RE: Apple rocks the e-publishing boat: Three key questions
Same song, different chorus
That sounds like
"If they force people to use iTunes, they'll never sell iPods"
"If they don't let people build apps on Windows, the App Store will fail"
"If they don't charge less that $1 a song, the iTunes store is doomed"
...and so on.
This has nothing to do with Windows, Linux, or OSX for that matter, unless you want to create and publish the books. Publishing and Higher Education remain strong markets for the Mac and OSX as it is. For the consumption of the textbook content (you know, that thing which *students* will be doing) you need an iPad. It won't work on Android tablets, and it won't work on Windows tablets (where are those again?) but if you own a tablet device the odds are that it is an iPad.
The initiative may eventually fade or fail altogether. If it does, though, it won't be because of the lack of Windows support.
RE: Apple rocks the e-publishing boat: Three key questions
At least if they port iBooks Author to Windows & still for free, then I can live with the fact that I can only publish to the iBooks store.

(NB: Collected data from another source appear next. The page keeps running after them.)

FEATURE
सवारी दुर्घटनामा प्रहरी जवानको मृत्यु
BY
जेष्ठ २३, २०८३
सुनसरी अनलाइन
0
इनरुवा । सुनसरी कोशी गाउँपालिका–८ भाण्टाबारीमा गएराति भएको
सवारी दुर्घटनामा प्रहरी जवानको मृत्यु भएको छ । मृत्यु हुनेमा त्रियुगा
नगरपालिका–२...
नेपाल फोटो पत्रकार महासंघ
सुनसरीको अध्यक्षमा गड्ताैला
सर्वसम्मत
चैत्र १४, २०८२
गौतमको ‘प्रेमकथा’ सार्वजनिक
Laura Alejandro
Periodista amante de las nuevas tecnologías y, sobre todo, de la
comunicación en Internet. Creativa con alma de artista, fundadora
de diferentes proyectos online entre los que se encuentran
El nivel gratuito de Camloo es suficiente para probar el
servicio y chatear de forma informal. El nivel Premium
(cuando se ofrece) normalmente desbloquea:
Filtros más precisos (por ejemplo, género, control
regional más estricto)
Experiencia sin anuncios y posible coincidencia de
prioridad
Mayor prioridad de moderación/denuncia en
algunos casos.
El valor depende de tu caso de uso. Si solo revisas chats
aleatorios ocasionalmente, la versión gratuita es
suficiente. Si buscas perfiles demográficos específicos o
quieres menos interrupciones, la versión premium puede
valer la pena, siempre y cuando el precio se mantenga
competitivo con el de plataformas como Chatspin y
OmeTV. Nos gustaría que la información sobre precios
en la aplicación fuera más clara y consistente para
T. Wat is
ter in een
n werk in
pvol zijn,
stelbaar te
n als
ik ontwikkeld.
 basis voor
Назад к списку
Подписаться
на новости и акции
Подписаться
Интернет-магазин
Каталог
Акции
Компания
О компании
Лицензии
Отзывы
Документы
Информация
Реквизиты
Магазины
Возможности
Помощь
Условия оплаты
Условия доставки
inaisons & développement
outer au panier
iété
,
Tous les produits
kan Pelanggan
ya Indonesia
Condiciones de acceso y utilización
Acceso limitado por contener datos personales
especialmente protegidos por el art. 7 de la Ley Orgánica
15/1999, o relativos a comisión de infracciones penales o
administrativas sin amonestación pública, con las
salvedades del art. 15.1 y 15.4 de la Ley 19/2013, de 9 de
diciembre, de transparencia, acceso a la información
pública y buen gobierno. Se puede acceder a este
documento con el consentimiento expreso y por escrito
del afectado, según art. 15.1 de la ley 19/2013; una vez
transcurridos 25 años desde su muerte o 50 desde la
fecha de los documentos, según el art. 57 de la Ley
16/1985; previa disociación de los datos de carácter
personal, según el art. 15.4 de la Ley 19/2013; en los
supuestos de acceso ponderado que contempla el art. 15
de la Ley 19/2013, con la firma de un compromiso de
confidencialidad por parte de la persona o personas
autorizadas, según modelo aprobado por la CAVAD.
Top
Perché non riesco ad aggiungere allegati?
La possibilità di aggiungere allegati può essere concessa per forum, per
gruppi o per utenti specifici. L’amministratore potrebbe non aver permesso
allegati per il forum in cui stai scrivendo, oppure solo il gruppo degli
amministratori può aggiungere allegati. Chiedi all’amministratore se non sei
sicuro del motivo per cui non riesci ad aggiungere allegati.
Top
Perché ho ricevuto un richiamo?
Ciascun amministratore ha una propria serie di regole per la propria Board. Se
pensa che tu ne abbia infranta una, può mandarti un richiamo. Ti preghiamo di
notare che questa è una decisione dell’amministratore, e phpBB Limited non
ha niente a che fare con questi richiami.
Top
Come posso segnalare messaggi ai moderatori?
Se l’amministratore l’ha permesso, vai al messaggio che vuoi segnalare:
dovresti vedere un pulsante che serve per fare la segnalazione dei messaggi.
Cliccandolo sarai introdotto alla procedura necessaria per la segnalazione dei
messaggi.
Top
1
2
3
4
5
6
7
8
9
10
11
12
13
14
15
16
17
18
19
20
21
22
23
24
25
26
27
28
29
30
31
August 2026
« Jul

RE: Apple rocks the e-publishing boat: Three key questions
Welcome to what many Mac users have experienced for years with a variety of applications that were Windows only. And Microsoft wasn't exactly friendly with other platforms with allot of their software (e.g. Exchange, Windows Media format, etc.) until not all that long ago, and still aren't with things like ActiveX.
The advantage of iBooks is simple. You're publishing your books to pretty much the most successful (in terms of sales revenue) mobile device ecosystem which also happens to be tied to the only tablet that seems to matter (at present) in terms market share.